MATERIAL PROVIDED:
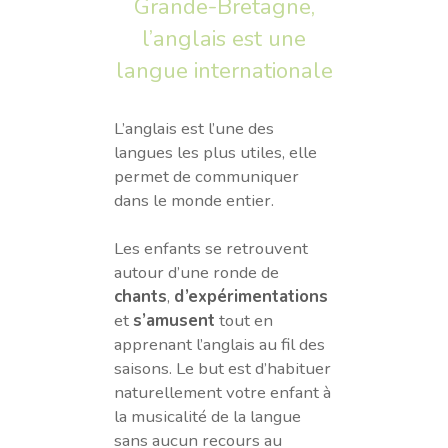
Grande-Bretagne,
l’anglais est une
langue internationale
L’anglais est l’une des
langues les plus utiles, elle
permet de communiquer
dans le monde entier.
Les enfants se retrouvent
autour d’une ronde de
chants
,
d’expérimentations
et
s’amusent
tout en
apprenant l’anglais au fil des
saisons. Le but est d’habituer
naturellement votre enfant à
la musicalité de la langue
sans aucun recours au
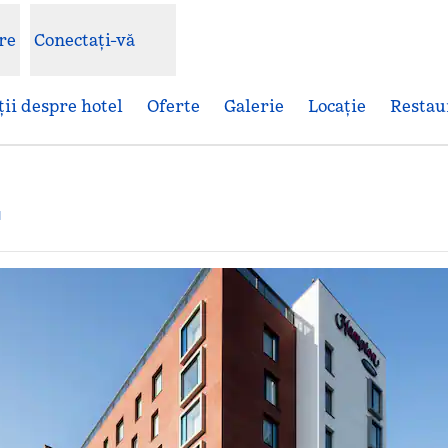
re
Conectați-vă
ii despre hotel
Oferte
Galerie
Locaţie
Restau
,
Deschide o filă nouă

EXERCISE REQUIREMENTS:
Your output must consist only of the lines from the line with "d’expérimentations" through the final line of the data, both included, reproduced exactly and free of pictures.

EXERCISE ANSWER:
d’expérimentations
et
s’amusent
tout en
apprenant l’anglais au fil des
saisons. Le but est d’habituer
naturellement votre enfant à
la musicalité de la langue
sans aucun recours au
re
Conectați-vă
ii despre hotel
Oferte
Galerie
Locaţie
Restau
,
Deschide o filă nouă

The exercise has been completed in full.